Sigfinn asciende envuelto en un manto de niebla. Avanza con esfuerzo junto al resto de los hombres, la nieve a la altura de sus rodillas. Por entre las nubes vislumbra el Lago Bonevarrent al este, y más allá casi puede distinguir el contorno de la costa del mar que lo vio nacer. Al oeste el bosque denso, hambriento, encubre al campamento del enemigo.

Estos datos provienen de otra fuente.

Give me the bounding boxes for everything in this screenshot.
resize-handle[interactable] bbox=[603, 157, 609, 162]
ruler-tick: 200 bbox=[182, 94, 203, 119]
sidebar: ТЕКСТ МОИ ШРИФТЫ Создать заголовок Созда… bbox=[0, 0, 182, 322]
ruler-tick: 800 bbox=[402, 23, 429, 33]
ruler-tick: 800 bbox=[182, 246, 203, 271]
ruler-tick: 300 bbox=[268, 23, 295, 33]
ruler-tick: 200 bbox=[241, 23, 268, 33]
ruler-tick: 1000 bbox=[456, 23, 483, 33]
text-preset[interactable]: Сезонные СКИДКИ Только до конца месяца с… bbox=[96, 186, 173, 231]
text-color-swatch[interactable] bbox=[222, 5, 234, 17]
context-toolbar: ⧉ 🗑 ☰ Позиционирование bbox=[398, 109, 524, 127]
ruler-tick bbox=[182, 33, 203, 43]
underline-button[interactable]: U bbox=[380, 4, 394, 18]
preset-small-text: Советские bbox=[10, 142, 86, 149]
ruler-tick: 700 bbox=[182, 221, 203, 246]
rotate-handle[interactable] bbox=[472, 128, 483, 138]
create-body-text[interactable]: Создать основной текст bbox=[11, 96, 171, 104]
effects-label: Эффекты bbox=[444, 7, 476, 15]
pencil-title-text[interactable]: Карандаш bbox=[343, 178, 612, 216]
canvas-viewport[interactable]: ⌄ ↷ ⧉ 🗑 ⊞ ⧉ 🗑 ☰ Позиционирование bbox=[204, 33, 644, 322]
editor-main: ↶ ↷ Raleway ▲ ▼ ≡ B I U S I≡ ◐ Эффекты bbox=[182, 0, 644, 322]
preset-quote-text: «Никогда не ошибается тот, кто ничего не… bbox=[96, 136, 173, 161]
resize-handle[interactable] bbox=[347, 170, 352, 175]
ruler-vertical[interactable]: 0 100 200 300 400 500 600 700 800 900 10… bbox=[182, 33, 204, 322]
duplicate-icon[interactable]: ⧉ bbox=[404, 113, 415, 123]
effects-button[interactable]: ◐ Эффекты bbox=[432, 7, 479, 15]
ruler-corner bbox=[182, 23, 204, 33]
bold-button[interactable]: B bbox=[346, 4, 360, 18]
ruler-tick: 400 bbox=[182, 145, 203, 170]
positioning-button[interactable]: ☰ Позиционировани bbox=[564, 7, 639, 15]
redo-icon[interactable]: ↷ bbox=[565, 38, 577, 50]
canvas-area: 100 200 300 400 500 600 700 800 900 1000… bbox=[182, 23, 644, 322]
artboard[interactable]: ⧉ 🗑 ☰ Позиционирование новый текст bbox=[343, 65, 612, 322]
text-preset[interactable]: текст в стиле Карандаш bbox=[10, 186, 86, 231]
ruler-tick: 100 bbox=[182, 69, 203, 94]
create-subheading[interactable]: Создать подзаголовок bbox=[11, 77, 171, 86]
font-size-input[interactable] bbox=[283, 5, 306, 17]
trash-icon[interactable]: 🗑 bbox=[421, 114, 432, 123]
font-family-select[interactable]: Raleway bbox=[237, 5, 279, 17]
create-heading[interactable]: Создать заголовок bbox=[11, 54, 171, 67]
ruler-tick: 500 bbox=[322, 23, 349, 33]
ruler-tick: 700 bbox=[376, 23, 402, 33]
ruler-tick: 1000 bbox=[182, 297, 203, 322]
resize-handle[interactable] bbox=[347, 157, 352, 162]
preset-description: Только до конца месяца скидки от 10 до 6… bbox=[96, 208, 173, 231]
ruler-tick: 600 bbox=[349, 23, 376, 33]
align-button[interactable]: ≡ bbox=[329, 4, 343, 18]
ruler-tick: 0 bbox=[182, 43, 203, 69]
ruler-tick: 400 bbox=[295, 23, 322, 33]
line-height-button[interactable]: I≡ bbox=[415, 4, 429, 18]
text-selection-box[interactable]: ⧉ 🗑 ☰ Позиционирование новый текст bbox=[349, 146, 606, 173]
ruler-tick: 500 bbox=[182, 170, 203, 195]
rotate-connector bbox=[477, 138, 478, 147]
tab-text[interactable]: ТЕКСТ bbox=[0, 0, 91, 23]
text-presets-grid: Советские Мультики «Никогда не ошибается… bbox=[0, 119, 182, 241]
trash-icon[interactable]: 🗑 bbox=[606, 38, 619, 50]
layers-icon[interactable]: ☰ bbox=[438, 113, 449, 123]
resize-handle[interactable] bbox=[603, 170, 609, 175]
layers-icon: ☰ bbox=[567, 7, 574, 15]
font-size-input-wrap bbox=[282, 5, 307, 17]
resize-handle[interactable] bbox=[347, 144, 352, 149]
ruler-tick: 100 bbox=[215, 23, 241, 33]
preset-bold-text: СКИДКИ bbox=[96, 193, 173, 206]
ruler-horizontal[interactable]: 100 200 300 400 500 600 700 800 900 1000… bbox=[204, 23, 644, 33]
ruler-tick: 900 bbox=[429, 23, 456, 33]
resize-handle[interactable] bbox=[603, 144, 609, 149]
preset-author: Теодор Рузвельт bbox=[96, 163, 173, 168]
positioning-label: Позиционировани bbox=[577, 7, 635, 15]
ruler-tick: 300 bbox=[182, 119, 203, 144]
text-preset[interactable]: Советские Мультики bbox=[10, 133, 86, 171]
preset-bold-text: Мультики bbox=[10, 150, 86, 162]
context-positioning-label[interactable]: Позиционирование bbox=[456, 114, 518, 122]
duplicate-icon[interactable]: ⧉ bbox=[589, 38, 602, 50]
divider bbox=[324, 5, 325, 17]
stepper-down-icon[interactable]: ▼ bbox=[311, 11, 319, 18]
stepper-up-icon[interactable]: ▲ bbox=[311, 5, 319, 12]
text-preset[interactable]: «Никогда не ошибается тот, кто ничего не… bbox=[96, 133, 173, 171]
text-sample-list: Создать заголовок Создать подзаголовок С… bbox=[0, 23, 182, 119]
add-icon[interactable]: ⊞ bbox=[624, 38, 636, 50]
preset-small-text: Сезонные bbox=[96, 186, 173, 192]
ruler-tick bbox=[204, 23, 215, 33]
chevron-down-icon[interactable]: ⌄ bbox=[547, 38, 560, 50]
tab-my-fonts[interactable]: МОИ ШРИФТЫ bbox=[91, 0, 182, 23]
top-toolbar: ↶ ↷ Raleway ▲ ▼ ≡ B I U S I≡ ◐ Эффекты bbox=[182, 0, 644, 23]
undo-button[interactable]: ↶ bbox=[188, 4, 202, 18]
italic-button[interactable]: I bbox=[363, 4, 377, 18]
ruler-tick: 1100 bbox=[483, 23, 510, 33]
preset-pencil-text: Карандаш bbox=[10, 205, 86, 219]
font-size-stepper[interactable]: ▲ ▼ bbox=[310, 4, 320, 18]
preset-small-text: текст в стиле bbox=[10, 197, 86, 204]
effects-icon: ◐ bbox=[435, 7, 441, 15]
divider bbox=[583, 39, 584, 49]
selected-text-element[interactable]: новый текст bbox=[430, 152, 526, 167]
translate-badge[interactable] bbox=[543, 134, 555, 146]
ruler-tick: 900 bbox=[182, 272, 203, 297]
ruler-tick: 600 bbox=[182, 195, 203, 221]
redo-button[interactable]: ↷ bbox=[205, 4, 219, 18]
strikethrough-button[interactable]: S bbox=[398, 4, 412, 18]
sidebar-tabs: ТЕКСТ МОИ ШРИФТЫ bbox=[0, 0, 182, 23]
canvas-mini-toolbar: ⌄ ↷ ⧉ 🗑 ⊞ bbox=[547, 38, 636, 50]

Es una clara mañana, aunque la penumbra invernal persiste, cuando Turid sube la colina sola. La calle helada resbalosa por falta de nieve. El brillo de las lámparas callejeras le impiden ver el lago o el bosque así que fija su atención sobre las primeras señales de vida en el pueblo de Revetal, su hogar, en el crepúsculo matutino.

Ambos respiran profundamente al alcanzar la cumbre, ambos por última vez.

 

II

Øystein fue proclamado Rey. Cuando los Birkebeins, al nacer el invierno, volvieron al pueblo, se le unieron con los hijos de Gudrun de Saltnes, Jon Ketling, Sigurd y William. Sumaban unos dos mil hombres.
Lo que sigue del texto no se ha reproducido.